Syncing data among Identity Hub instances

daniel · January 6, 2017, 7:15pm

We have been working on a shared, high-level spec with the Blockstack team to define something we’re calling Identity Hubs. Just think of them as secure, provider agnostic, distributed storage instances of user data. Your Hub can live on any host or device, and a user can have multiple active Hubs that all sync data and respond to requests. It’s basically your own secure, encrypted personal data store that is replicated in many places.

This introduces an interesting issue: If a user, Alice, has her Hub active on Cloud Provider X and Cloud Provider Y, then a change of a data value occurs at the same time in different locations, how do we reach a consistent state across all the Hubs? For example: Alice’s favorite color is simultaneously set to red on Cloud Provider X and blue on Cloud Provider Y, how do we insure one value is recorded as first and latest across both instances of the user’s Hub?

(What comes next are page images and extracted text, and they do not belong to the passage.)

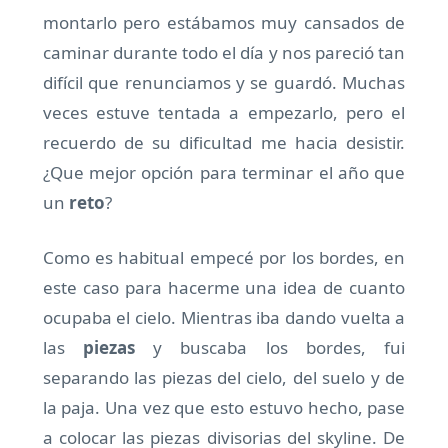
montarlo pero estábamos muy cansados de
caminar durante todo el día y nos pareció tan
difícil que renunciamos y se guardó. Muchas
veces estuve tentada a empezarlo, pero el
recuerdo de su dificultad me hacia desistir.
¿Que mejor opción para terminar el año que
un
reto
?
Como es habitual empecé por los bordes, en
este caso para hacerme una idea de cuanto
ocupaba el cielo. Mientras iba dando vuelta a
las
piezas
y buscaba los bordes, fui
separando las piezas del cielo, del suelo y de
la paja. Una vez que esto estuvo hecho, pase
a colocar las piezas divisorias del skyline. De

daniel · January 6, 2017, 7:29pm

One idea would be to select an existing open source system/protocol for syncing data as THE one that spec adherent implementations must use. Something like Couch/PouchDB could be an option: https://pouchdb.com/guides/replication.html

jude · January 6, 2017, 9:08pm

TL;DR: I think we’ve already partially solved this with the “datastore” concept. A little bit more work will be required for a reliable message queue (see arguments below), but this should be easier and safer than using a shared read/write database.

I think there are two ways to solve this: at the storage layer, and at the application layer.

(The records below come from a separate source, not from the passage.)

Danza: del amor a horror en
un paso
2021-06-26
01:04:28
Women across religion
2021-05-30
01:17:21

The storage layer solution is to design a multi-reader multi-writer distributed storage system that all application nodes (i.e. Alice’s computer, cloud provider X’s client, cloud provider Y’s client) can use for a shared storage medium. It would either provide some well-defined consistency model that all applications would simply need to be aware of (the CouchDB/PouchDB approach), or the storage system itself would need to be programmable so the application could get exactly the consistency/durability semantics it needs (the Syndicate approach).

The advantage of the storage layer approach is that we solve the consistency problem once, for everyone. The disadvantages are that it’s going to amount to a lot of complexity in the lower layers of the stack, and it will likely lead to implicit tight coupling between applications and the implementation (in particular, the storage system’s implementation’s consistency model will dictate how we build applications that use it). I say “implementation” instead of “specification” here because it is notoriously difficult to implement the desired consistency model for a spec (history has shown we can’t even do it for the lax POSIX consistency model for filesystems, let alone distributed storage systems).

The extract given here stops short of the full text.